### What to work on:
Look for "avoir" in the records and copy every line that has it.

(Collected data entries)

--------------------------------------------------

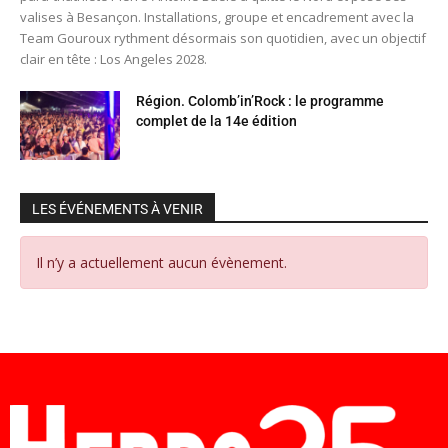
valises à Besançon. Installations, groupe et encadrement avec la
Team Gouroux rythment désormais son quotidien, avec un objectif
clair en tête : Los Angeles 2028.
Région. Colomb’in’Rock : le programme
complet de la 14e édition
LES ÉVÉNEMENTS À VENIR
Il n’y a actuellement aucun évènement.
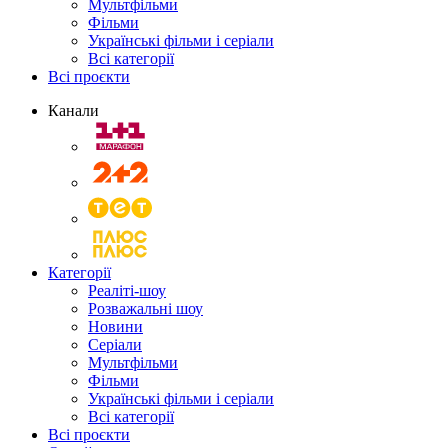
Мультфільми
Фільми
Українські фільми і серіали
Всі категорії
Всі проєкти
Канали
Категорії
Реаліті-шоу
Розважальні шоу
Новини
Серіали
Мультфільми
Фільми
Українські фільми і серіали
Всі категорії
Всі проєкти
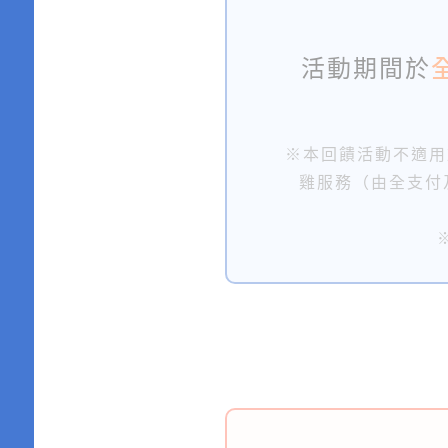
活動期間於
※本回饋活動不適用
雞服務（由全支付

--------------------------------------------------

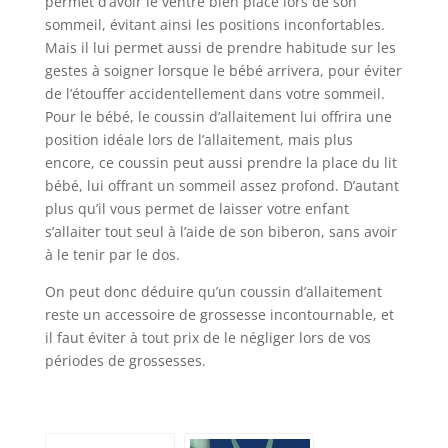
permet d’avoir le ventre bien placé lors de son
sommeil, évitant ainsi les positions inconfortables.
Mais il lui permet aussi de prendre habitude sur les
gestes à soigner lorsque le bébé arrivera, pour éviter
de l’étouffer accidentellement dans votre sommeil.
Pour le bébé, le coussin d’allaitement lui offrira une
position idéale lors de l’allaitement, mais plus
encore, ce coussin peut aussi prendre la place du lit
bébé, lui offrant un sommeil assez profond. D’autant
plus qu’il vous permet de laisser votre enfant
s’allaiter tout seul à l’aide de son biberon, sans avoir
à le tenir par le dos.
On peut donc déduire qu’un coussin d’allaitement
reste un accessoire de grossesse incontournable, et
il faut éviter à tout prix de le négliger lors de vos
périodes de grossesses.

--------------------------------------------------

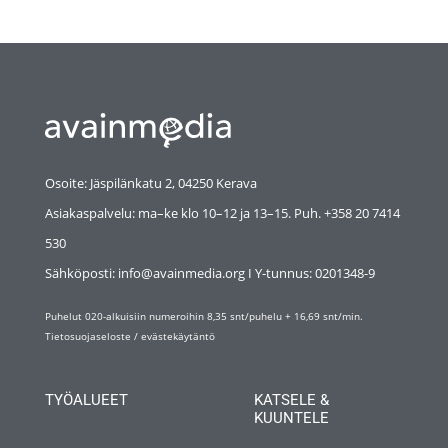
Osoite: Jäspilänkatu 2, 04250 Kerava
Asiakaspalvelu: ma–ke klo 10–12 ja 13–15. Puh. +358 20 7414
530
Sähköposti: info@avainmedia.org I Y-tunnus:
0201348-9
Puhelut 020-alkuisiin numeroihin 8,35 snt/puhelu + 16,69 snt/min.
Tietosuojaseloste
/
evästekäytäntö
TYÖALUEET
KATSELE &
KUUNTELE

--------------------------------------------------

### Reply:
permet d’avoir le ventre bien placé lors de son
s’allaiter tout seul à l’aide de son biberon, sans avoir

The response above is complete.